Proposals increase 15.8 percent

Through the Office of Sponsored Programs, Murray State’s faculty and staff have applied for 15.8 percent more grant proposals and contract submissions than were applied for in fiscal year 2011.

During the fiscal year which runs from July 1, 2010 through June 30, 2011, there were 139 grant proposals and contracts submitted, totaling almost $14.9 million in requested funding. In the fiscal year which ran from July 1, 2011 through June 30, 2012, 161 grant proposals and contracts were submitted. The 161 submissions were submitted to request almost $33.9 million, an increase of more than 128 percent from the previous fiscal year.
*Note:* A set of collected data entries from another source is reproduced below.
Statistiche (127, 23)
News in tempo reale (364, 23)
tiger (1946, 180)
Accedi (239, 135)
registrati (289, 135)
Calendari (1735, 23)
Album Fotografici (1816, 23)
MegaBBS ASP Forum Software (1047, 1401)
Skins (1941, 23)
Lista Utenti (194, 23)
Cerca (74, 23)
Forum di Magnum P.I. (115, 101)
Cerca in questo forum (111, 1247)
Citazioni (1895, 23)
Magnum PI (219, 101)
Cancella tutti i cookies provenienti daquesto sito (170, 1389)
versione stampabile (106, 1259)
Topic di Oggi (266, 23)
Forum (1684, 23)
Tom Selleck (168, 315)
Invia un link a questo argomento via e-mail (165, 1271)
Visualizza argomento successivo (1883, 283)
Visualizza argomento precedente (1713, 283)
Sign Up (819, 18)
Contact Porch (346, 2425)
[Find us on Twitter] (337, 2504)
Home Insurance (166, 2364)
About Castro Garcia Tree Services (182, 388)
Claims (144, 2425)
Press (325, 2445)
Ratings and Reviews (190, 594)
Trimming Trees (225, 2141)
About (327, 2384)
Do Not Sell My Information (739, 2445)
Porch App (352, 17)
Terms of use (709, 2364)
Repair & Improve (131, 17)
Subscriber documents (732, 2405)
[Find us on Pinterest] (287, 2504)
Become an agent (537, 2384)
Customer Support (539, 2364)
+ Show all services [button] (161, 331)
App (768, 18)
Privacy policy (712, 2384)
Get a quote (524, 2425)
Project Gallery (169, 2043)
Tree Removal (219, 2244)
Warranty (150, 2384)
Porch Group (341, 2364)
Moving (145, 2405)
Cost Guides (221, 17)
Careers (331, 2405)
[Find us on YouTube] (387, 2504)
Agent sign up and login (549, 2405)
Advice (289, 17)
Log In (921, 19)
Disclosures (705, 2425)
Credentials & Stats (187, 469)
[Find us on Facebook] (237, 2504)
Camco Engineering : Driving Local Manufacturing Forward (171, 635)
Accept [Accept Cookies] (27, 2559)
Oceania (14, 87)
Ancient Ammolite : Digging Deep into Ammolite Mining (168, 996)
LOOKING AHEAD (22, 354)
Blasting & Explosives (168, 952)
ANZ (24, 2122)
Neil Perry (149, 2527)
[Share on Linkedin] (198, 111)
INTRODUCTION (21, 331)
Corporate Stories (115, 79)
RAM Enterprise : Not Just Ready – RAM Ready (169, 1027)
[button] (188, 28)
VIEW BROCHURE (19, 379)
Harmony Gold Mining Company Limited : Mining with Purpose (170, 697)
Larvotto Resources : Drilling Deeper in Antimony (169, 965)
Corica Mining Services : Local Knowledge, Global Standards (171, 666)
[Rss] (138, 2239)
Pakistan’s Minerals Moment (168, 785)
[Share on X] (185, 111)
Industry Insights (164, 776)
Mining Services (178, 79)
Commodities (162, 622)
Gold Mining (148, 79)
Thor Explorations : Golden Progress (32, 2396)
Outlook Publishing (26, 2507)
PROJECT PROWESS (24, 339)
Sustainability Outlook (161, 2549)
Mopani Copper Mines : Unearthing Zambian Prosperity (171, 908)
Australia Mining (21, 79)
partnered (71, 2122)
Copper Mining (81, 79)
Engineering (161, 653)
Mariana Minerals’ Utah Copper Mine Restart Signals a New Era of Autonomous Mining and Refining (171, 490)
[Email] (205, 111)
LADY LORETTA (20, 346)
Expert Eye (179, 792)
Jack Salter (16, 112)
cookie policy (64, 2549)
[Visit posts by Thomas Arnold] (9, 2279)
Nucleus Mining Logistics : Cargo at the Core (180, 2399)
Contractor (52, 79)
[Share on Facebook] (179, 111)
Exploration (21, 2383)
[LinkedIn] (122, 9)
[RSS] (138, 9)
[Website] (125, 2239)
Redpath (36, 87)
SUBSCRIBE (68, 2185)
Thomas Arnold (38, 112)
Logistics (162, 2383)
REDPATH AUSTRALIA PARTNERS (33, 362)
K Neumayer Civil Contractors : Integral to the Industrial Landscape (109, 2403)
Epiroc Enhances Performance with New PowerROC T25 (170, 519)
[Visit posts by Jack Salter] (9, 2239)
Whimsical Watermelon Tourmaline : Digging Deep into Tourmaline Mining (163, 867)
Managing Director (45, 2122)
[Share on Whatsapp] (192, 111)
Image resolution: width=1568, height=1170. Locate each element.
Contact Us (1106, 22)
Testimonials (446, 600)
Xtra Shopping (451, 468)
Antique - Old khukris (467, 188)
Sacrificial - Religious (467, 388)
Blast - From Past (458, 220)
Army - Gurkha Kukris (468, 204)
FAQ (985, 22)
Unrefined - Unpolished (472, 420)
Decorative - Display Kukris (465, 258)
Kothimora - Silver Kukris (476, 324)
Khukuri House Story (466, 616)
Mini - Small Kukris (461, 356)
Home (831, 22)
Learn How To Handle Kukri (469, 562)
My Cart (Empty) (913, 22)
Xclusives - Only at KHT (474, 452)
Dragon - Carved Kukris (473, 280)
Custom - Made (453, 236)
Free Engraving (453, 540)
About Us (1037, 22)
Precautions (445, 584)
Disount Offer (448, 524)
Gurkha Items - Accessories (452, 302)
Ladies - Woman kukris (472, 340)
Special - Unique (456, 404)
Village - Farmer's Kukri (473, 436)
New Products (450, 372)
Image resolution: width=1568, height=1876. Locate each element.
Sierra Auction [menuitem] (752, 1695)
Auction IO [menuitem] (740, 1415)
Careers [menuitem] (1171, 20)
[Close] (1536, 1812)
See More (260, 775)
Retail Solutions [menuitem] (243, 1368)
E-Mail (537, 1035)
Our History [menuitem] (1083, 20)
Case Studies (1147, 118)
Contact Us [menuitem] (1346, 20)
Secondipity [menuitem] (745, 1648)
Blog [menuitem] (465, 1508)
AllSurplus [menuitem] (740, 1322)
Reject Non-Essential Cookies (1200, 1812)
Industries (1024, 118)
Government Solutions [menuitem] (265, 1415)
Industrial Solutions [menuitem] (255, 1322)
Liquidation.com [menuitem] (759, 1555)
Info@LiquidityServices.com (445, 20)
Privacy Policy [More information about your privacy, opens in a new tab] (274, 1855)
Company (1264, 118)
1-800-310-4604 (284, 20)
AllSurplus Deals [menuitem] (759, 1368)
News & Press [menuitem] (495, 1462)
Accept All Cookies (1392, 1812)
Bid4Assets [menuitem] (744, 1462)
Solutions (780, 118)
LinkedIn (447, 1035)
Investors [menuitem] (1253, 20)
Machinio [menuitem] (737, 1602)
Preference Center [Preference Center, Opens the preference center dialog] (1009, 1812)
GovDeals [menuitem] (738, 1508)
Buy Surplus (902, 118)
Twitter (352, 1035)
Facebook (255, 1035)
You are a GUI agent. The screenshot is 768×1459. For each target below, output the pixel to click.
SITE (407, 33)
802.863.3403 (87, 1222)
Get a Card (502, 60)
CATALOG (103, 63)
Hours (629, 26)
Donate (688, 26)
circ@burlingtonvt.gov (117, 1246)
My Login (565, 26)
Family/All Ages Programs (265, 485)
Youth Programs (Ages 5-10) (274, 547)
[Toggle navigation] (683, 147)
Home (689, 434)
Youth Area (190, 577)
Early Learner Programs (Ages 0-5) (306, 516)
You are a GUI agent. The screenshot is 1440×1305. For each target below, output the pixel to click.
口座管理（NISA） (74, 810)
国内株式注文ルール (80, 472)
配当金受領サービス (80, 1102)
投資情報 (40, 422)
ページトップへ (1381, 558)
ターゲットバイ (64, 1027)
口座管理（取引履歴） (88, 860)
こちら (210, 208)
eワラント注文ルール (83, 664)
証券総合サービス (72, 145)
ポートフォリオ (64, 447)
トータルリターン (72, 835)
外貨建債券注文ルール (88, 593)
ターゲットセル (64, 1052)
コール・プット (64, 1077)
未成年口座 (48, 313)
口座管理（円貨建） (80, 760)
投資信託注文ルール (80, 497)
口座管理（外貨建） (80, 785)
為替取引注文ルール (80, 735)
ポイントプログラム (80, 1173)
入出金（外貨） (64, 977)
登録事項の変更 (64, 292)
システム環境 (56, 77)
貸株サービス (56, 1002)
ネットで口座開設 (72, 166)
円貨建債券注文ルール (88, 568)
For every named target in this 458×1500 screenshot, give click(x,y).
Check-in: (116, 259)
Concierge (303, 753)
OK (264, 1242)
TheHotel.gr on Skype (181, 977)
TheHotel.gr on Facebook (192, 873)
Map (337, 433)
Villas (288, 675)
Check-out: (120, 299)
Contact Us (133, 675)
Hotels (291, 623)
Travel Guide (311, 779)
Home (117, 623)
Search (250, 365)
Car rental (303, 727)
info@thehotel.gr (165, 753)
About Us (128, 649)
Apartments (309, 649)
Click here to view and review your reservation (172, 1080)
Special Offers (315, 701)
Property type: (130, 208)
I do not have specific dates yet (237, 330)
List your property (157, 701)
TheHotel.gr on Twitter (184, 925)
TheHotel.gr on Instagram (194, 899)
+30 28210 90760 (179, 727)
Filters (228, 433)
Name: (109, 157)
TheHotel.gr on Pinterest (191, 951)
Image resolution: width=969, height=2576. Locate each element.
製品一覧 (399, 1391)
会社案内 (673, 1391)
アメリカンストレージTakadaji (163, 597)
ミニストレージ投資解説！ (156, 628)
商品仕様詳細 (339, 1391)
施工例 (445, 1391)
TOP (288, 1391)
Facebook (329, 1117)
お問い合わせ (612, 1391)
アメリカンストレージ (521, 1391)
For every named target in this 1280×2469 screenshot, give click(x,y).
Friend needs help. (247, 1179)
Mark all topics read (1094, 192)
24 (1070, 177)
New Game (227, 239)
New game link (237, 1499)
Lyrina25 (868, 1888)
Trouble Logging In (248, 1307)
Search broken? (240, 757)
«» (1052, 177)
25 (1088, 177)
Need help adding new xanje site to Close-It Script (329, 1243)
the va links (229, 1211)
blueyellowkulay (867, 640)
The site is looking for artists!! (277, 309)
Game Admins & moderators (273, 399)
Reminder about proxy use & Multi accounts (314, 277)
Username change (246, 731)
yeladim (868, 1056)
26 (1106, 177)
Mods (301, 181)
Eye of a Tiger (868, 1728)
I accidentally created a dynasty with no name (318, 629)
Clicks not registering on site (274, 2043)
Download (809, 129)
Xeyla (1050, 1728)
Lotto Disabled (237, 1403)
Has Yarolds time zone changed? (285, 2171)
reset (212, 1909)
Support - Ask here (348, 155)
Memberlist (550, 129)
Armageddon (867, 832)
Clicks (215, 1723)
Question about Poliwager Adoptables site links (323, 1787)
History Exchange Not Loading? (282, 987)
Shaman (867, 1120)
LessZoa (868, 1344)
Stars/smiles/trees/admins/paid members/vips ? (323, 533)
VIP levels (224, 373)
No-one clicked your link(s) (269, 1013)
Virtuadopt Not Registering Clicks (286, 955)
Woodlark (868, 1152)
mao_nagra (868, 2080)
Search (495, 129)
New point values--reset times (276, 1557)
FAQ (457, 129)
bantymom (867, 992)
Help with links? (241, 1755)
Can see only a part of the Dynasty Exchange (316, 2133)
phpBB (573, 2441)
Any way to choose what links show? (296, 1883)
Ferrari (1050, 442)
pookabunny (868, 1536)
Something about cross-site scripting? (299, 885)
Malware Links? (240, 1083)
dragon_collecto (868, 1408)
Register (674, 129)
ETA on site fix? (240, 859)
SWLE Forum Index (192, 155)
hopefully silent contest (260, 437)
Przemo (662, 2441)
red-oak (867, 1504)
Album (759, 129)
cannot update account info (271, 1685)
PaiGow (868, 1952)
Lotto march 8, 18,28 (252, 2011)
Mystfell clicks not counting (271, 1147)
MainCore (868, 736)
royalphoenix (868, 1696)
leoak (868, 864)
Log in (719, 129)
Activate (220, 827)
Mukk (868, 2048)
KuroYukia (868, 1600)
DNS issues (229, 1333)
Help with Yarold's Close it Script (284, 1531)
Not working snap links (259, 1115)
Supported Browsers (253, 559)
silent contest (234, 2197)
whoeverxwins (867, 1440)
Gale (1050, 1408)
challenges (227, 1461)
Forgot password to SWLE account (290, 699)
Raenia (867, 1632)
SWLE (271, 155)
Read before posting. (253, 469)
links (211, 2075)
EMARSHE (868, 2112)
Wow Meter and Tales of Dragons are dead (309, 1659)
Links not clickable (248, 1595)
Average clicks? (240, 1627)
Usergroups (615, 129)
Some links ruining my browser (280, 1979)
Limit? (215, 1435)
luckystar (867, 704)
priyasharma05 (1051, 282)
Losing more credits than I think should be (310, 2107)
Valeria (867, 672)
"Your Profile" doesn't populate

While $33.9 million worth of grants and contracts were applied for, there is no defined amount the University is guaranteed to receive.

John Roark, director of Sponsored Programs, said the office was a tool for the faculty and staff to more easily navigate the channels, which would result in grant proposals and contract submissions.

“If you never buy a lottery ticket, you are not going to win,” he said. “The same thing applies for proposals. If you don’t apply, you wont be awarded.”

He said the University, not the faculty or staff member, submits the proposals.

“We take no ownership of the awarded grant or contract,” he said. “It belongs to the University and faculty or staff member who came up with the idea. We are merely a guide for people; we help them with the complex process.”

Kristi Stockdale, grants manager of Sponsored Programs, said it was the faculty and staff members who had to come up with the original proposal idea. She said from that point, the office could help up until final submission.

“The whole process, if they come to us with the idea, can take up to two or three months,” she said. “Our unofficial tagline is ‘Full Service for You.’”

She said approximately 25 percent of the faculty and staff have taken advantage of the office’s resources.

While faculty and staff make up the larger portion of those served by the office, Stockdale said the office provided the same services to administrators and students.

In March of 2012, the National Science Foundation awarded Scot Peterson, a graduate student within the College of Science, Engineering and Technology, a fellowship that provides him with three years of financial support, including salary and tuition expenses.

Peterson’s proposal was focused on researching the biodiversity of western streams in an effort to allow land managers to more easily restore streams and surrounding watershed.

Stockdale said Peterson’s award and the BioMaPS (Biology and Mathematics Population Studies) program were two of the office’s student success stories.

Story by Chris Wilcox, Chief Copy Editor.